Data at Scale: Business & Technology Mapping
Any business, whose technology foundation is built on rigid tightly coupled systems cannot scale at will as their online users or transaction increases exponentially. Most of the Products built for large enterprises, B2B, B2C, Consumer service businesses (such as Apps for Cabs, food delivery) etc. face scalability challenges as they grow their consumer base. Social Media and Audio/Video streaming companies today have billions of active users, billions of likes, millions of photos uploaded ~ 500 million photos in their site, millions of audios/videos streamed per day. Petabytes of data is generated on daily basis based on the devices, user behavior, location and specific user actions that brings up the challenge of scalability. Social Media sites stores everything from your stickers to your login location approx. about 800 Terabytes of data uploaded daily in their site. Search engines offers an option to download all of the data it stores about you. Search Engines knows everything you’ve ever searched – and deleted. GPS and Maps services, knows where you’ve been. The data these companies have on you can fill millions of Word documents. It’s all about Scale, Analytics on Petabytes of data - Real time processing of ingested data joined with persisted data and Background processing on massive store of data to make meaningful business out of it. Most of the technologies available advance technology are built to support Replication, High Availability, Fault Tolerant, Data Sharding and they have mechanism to overcome single point of failure. However, most important point to consider while evaluating a technology for scale are: ease of maintenance, deployment, configuration, data performance and ability to expand clusters as business grows by simply adding a new cluster and nodes. Vertical scalability involves moving from one machine to another that has more capacity - whether that's RAM, CPU, storage or some combination. Horizontal scalability allows for seamless addition of nodes using commodity servers. The technology that meets some of these requirements are obvious choice by engineering community and businesses.

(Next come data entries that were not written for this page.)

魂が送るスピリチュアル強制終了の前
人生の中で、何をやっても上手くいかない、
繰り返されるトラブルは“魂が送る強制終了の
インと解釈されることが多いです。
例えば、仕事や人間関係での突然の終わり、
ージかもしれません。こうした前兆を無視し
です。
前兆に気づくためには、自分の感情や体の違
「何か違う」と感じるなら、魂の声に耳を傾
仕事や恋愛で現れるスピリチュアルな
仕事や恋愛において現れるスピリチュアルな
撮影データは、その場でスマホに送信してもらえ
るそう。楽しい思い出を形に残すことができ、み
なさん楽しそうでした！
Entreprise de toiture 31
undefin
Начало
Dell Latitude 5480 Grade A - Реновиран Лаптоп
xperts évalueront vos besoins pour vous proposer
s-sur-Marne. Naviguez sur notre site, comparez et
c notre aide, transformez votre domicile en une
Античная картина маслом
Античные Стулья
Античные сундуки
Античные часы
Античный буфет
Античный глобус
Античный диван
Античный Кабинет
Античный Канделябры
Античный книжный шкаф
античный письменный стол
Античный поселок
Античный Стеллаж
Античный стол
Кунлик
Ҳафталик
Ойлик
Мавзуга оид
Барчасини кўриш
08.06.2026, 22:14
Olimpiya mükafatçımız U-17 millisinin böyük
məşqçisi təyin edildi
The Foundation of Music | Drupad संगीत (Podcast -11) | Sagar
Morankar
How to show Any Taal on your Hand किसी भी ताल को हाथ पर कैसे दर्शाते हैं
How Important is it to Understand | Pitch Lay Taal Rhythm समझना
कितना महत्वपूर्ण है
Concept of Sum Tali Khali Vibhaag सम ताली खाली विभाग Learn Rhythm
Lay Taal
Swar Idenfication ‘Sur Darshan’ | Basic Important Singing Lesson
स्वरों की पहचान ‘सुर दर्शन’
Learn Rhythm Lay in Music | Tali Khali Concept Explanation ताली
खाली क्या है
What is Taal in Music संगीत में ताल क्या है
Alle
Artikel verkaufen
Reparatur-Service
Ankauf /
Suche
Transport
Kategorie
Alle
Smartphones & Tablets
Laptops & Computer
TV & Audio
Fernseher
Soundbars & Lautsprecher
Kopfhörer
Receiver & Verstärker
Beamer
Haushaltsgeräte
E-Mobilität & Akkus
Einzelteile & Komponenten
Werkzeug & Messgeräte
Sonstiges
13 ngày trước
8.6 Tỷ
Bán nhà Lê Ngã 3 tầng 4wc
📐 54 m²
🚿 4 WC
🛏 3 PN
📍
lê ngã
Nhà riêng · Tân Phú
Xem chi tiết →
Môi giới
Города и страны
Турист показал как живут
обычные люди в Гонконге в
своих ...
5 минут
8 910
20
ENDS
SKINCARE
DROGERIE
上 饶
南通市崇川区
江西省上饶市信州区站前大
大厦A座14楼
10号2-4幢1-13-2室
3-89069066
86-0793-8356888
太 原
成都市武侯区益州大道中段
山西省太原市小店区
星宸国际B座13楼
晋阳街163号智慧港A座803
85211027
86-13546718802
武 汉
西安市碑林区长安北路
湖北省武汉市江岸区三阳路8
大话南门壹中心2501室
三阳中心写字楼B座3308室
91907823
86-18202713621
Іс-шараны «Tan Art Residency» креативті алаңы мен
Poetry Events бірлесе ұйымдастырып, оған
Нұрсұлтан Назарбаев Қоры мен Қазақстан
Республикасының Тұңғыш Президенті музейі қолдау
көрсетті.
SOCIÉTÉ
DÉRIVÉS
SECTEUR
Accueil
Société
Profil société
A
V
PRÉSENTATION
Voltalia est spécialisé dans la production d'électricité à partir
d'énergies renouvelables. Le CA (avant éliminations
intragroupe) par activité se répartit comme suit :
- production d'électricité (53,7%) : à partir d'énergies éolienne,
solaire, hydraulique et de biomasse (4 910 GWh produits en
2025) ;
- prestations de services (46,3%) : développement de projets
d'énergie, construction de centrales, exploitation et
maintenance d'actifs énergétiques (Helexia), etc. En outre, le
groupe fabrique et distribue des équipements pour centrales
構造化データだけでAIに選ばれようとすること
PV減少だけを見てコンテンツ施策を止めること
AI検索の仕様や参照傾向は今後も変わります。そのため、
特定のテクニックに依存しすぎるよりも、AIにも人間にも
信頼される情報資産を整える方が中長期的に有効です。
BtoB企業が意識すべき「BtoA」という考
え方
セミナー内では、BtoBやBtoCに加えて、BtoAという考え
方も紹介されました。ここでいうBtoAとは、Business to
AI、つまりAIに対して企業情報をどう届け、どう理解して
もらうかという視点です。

Processing Data using Parallel Jobs running in distributed nodes
Yes, this is one of the major challenges with Big Data. In order to solve it, we move processing to data and not data to processing. Apache Hadoop is an open source software framework used to develop data processing applications which are executed in a distributed environment. HDFS provides a distributed way to store Big data in distributed nodes. The data is stored in blocks across the DataNodes with specific size of blocks. Basically, if you have 512MB of data and you have configured HDFS such that, it will create 128 MB of data blocks distributed and replicated across nodes. HDFS for storage (Hadoop distributed File System), that allows you to store data of various formats across a cluster. The second one is YARN, for resource management in Hadoop. It allows parallel processing over the data, i.e. stored across HDFS using Map Reduce jobs. As we all know, Managing and Administering Hadoop clusters is not simple, there are several vendors in the market who package Hadoop, has built in software to manage these clusters. There are several libraries and open source built around Hadoop including Hive, HBase , Pig, Oozie, Sqoop etc make life simpler.
Real time Data Analytics
Data streaming is another wave in the analytics and machine learning landscape as it assists organizations in quick decision-making through real-time analytics. Real time data is used in several fields today including threat detection in network, tracking the movement of trains in transit systems etc. Apache Storm is a must-have tool to consider among all the other options available today. Unlike Hadoop that carries out batch processing, Apache Storm is specifically built for transforming streams of data. However, it can be also used for online machine learning, ETL, among others. Its ability to process data faster than its competitors differentiates Apache Storm in carrying out processes at the nodes. Apache Kafka? is a distributed streaming platform for Publishing and subscribe to streams of records, similar to a message queue or enterprise messaging system. It stores streams of records in a fault-tolerant way and process stream of data as they occur. Kafka is run as a cluster on one or more servers that can span multiple datacenters. The Kafka cluster stores streams of records in categories called topics. It can achieve high throughput (millions of messages per second) with limited resources whereas RabbitMQ would need close to 30 nodes to process a million message. One of the Social media company designed for professionals run on 1000’s of Kafka broker organized into 50+ Clusters. Web Activity tracking, Log Aggregation, Stream Processing, Event sourcing etc are common use cases for Kafka.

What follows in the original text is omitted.